_Exercise requirements:_
Although the entries contain pictures, write out only their text, exactly as it stands.

_Data under study:_

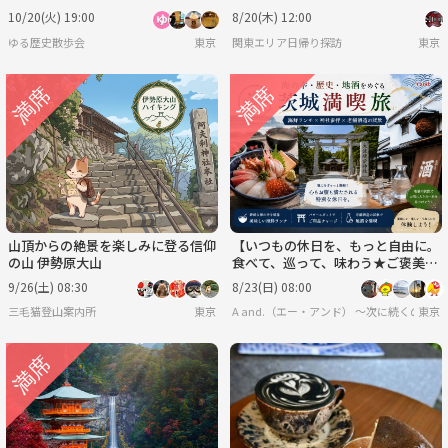
10/20(火) 19:00
8/20(木) 12:00
ゆる歴史散歩会
東京
関東エリア日帰り探訪
東京
山頂からの絶景を楽しみに登る信仰
【いつもの休日を、もっと自由に。
の山 伊勢原大山
食べて、巡って、味わう★ご褒美ド
ライブツアー🚘️】
9/26(土) 08:30
8/23(日) 08:00
三毛猫登山案内所
東京
A and.（エー・アンド） 〜次に続くのは
東京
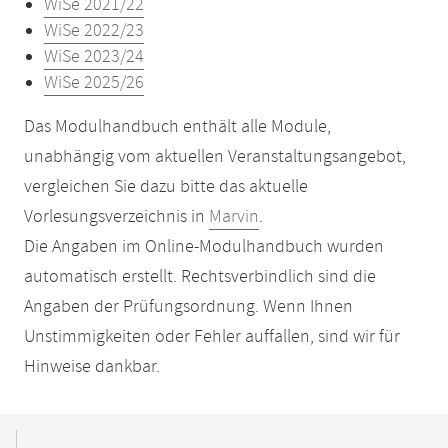
WiSe 2021/22
WiSe 2022/23
WiSe 2023/24
WiSe 2025/26
Das Modulhandbuch enthält alle Module,
unabhängig vom aktuellen Veranstaltungsangebot,
vergleichen Sie dazu bitte das aktuelle
Vorlesungsverzeichnis in
Marvin
.
Die Angaben im Online-Modulhandbuch wurden
automatisch erstellt. Rechtsverbindlich sind die
Angaben der Prüfungsordnung. Wenn Ihnen
Unstimmigkeiten oder Fehler auffallen, sind wir für
Hinweise dankbar.
Mobile-
Content-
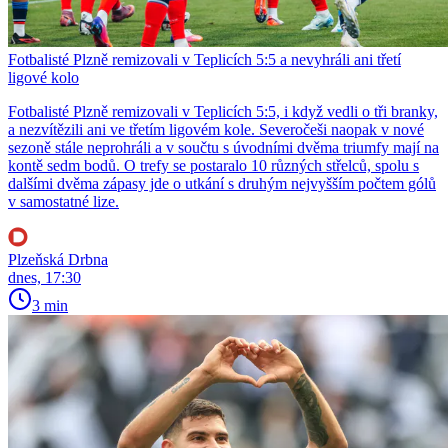
Fotbalisté Plzně remizovali v Teplicích 5:5 a nevyhráli ani třetí
ligové kolo
Fotbalisté Plzně remizovali v Teplicích 5:5, i když vedli o tři branky,
a nezvítězili ani ve třetím ligovém kole. Severočeši naopak v nové
sezoně stále neprohráli a v součtu s úvodními dvěma triumfy mají na
kontě sedm bodů. O trefy se postaralo 10 různých střelců, spolu s
dalšími dvěma zápasy jde o utkání s druhým nejvyšším počtem gólů
v samostatné lize.
Plzeňská Drbna
dnes, 17:30
3 min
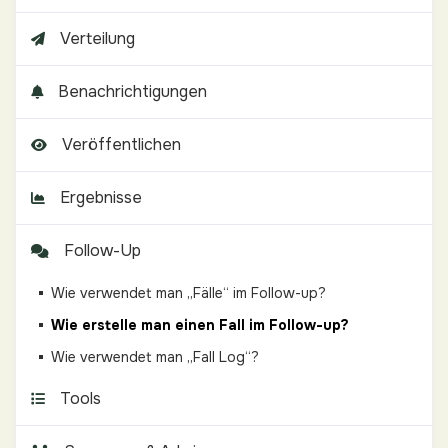
Verteilung
Benachrichtigungen
Veröffentlichen
Ergebnisse
Follow-Up
Wie verwendet man „Fälle“ im Follow-up?
Wie erstelle man einen Fall im Follow-up?
Wie verwendet man „Fall Log“?
Tools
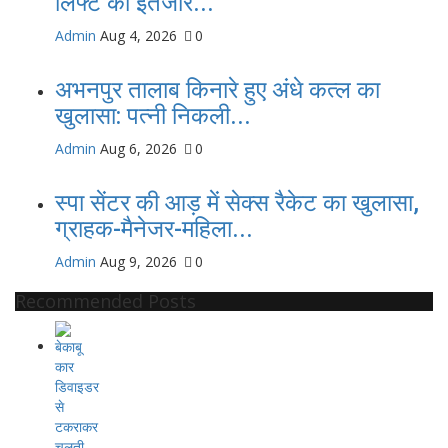
लिफ्ट का इंतजार...
Admin
Aug 4, 2026
0
अभनपुर तालाब किनारे हुए अंधे कत्ल का
खुलासा: पत्नी निकली...
Admin
Aug 6, 2026
0
स्पा सेंटर की आड़ में सेक्स रैकेट का खुलासा,
ग्राहक-मैनेजर-महिला...
Admin
Aug 9, 2026
0
Recommended Posts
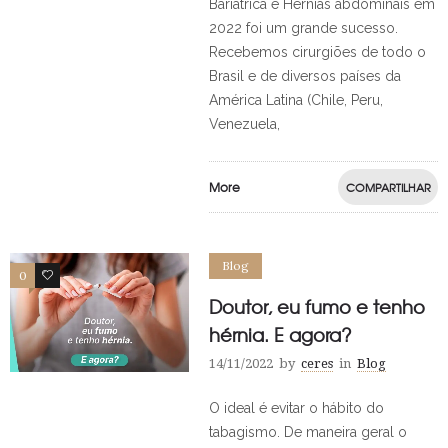
Bariátrica e Hérnias abdominais em
2022 foi um grande sucesso.
Recebemos cirurgiões de todo o
Brasil e de diversos países da
América Latina (Chile, Peru,
Venezuela,
More
COMPARTILHAR
Blog
0
0
Doutor, eu fumo e tenho
hérnia. E agora?
14/11/2022
by
ceres
in
Blog
O ideal é evitar o hábito do
tabagismo. De maneira geral o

_Solution to this problem:_
10/20(火) 19:00
8/20(木) 12:00
ゆる歴史散歩会
東京
関東エリア日帰り探訪
東京
山頂からの絶景を楽しみに登る信仰
【いつもの休日を、もっと自由に。
の山 伊勢原大山
食べて、巡って、味わう★ご褒美ド
ライブツアー🚘️】
9/26(土) 08:30
8/23(日) 08:00
三毛猫登山案内所
東京
A and.（エー・アンド） 〜次に続くのは
東京
WiSe 2021/22
WiSe 2022/23
WiSe 2023/24
WiSe 2025/26
Das Modulhandbuch enthält alle Module,
unabhängig vom aktuellen Veranstaltungsangebot,
vergleichen Sie dazu bitte das aktuelle
Vorlesungsverzeichnis in
Marvin
.
Die Angaben im Online-Modulhandbuch wurden
automatisch erstellt. Rechtsverbindlich sind die
Angaben der Prüfungsordnung. Wenn Ihnen
Unstimmigkeiten oder Fehler auffallen, sind wir für
Hinweise dankbar.
Mobile-
Content-
Fotbalisté Plzně remizovali v Teplicích 5:5 a nevyhráli ani třetí
ligové kolo
Fotbalisté Plzně remizovali v Teplicích 5:5, i když vedli o tři branky,
a nezvítězili ani ve třetím ligovém kole. Severočeši naopak v nové
sezoně stále neprohráli a v součtu s úvodními dvěma triumfy mají na
kontě sedm bodů. O trefy se postaralo 10 různých střelců, spolu s
dalšími dvěma zápasy jde o utkání s druhým nejvyšším počtem gólů
v samostatné lize.
Plzeňská Drbna
dnes, 17:30
3 min
Verteilung
Benachrichtigungen
Veröffentlichen
Ergebnisse
Follow-Up
Wie verwendet man „Fälle“ im Follow-up?
Wie erstelle man einen Fall im Follow-up?
Wie verwendet man „Fall Log“?
Tools
लिफ्ट का इंतजार...
Admin
Aug 4, 2026
0
अभनपुर तालाब किनारे हुए अंधे कत्ल का
खुलासा: पत्नी निकली...
Admin
Aug 6, 2026
0
स्पा सेंटर की आड़ में सेक्स रैकेट का खुलासा,
ग्राहक-मैनेजर-महिला...
Admin
Aug 9, 2026
0
Recommended Posts
Bariátrica e Hérnias abdominais em
2022 foi um grande sucesso.
Recebemos cirurgiões de todo o
Brasil e de diversos países da
América Latina (Chile, Peru,
Venezuela,
More
COMPARTILHAR
Blog
0
0
Doutor, eu fumo e tenho
hérnia. E agora?
14/11/2022
by
ceres
in
Blog
O ideal é evitar o hábito do
tabagismo. De maneira geral o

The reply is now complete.